The data capacity gap: why the world is running out of data storage

Another forward-looking team at Harvard University's Wyss Institute later brainstormed their way to successfully storing 5.5 petabyes, or 700 terabytes, of digital data into a single gram of DNA.

TRP: Is Seagate developing any new storage solutions at the moment?

MW: Heat-assisted magnetic recording (HAMR) is one new technology that Seagate is investing in. This method uses lasers to first heat the high-stability media before magnetically recording data. HAMR is expected to increase the limit of magnetic recording by more than a factor of 100 and this could theoretically result in storage capacities as great as 50 terabits per square inch – current hard drives generally have a capacity of a only few hundred gigabits per square inch.

To put this in perspective, a digital library of all books written in the world would be approximately 400 TB – meaning that in the very near future conceivably all such books could be stored on as few as 20 HAMR drives.

While these technologies are still some way from our desks and data centres, these advances and others like them are certainly on their way. Innovation combined with the plunging cost of components is ultimately what's needed if we are to keep up with the world's growing demand for data storage.

TRP: Will CIOs need to supplement existing storage resources?

MW: CIOs certainly need to consider the implications of a data capacity gap for their business and address it by thinking strategically and longer-term with regards to their storage resources.

Typical big data resides on traditional disk storage, using standard hardware and software components. Since companies began to store information, a large amount of standard infrastructure has built up around the process. Data centres today include legacy components comprised of hardware and software stack components.

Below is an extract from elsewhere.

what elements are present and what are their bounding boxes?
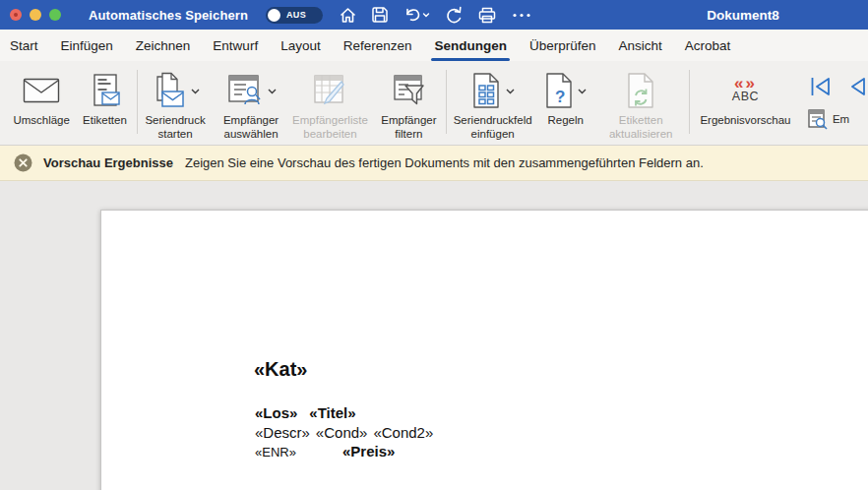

This approach is highly inefficient – in a single system there will often be several unsynchronised components caching the same data, each working independently, but with very poor results. In order for a company to get to a better cost and efficiency model, to match the requirements in the future, a better solution must be put in place.

One of the latest big data storage methods is a tiered model using existing technologies. This model utilises a more efficient capacity-tier based on pure object storage at the drive level. Above this sits a combination of high performance HDD (hard disk drives), SSHD (solid state hybrid) and SSD (solid state drives).

SSHD hybrid technology such as this has been used successfully in laptops and desktop computers for years but today it is only just beginning to be considered for enterprise-scale data centres. This new method allows the most critical data to sit on the more expensive SSDs or hybrids, where it is easy and quick to access and well-placed to be processed by analytics platforms, while the less valuable metadata sits on cheaper HDDs where it is still available and secure, but slower to access.

This potential part-solution to the data capacity gap is part of a growing trend for larger, more efficient data centres. That the world has grown from a planet producing just under one zettabyte per annum back in 2009, to potentially well over 44 in 2020, is truly astounding. Managing this – whether you're a technologist responsible for managing data, a business user who has the task of analysing it, or a consumer trying to manage the flood of your own digital information – will be an interesting challenge for all of us.